O mosquito em destaque é o Aedes notoscriptus , espécie australiana que foi detectada em 2014 na cidade americana de Los Angeles e desde então invadiu a Califórnia. O microbiologista acredita que é “teoricamente possível” o aparecimento de casos de úlcera de Buruli nos Estados Unidos, desde que haja um reservatório animal adequado e a bactéria também seja introduzida.

A região de Melbourne possui um clima mediterrâneo, como a Califórnia, por isso Stinear também “não vê razão para descartar” que os insetos possam transmitir a úlcera de Buruli no futuro em outros países temperados, como a Espanha.

Patricia Casas depois de quatro anos de sofrimento está totalmente curada e afirma que “possivelmente teriam que amputar meu braço”, caso não tivesse uma saúde pública de qualidade e médicos totalmente dedicados à sua cura. O caso da bióloga é o primeiro da Espanha.

O bioquímico Israel Cruz, chefe de Saúde Internacional do Instituto de Saúde Carlos III, só tem conhecimento de outro paciente anterior: uma mulher de 27 anos da Guiné Equatorial que, após quatro anos com uma úlcera de Buruli na perna esquerda, viajou para Barcelona, em 2003, para tentar se curar. Os médicos do Hospital del Mar tiveram que amputar o seu membro devido a uma úlcera muito agressiva, agravada pelo HIV.

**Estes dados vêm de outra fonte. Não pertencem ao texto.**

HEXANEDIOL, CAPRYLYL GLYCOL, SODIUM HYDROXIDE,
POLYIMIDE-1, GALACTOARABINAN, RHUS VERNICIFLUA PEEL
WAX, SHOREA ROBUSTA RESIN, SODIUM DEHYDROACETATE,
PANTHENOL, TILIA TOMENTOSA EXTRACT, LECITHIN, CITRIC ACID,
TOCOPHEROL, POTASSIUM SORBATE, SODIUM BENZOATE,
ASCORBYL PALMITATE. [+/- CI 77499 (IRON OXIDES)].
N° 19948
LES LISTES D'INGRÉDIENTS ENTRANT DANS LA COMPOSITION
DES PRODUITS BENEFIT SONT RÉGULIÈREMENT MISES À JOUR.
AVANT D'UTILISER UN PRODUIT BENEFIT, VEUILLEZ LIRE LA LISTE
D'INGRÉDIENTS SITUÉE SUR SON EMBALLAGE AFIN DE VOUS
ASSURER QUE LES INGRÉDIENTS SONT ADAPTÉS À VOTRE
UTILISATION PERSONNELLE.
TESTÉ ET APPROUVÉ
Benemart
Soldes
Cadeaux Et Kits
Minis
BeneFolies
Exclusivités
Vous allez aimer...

Se diagnosticada precocemente, o tratamento padrão da úlcera de Buruli requer apenas oito semanas de dois antibióticos: rifampicina e claritromicina. Ainda assim, os custos da doença são catastróficos para muitas famílias. Cruz participa de um consórcio internacional, coordenado pela Universidade de Saragoça, que tenta reduzir o tempo de tratamento para apenas quatro semanas, acrescentando amoxicilina e ácido clavulânico.

“Eles usaram toda a sua artilharia para desvendar como ocorre a transmissão na Austrália. Na África, contudo, não existem recursos financeiros para apoiar investigação deste calibre. O ideal seria que o mesmo desejo e os mesmos meios fossem postos em prática no contexto africano”, diz Cruz.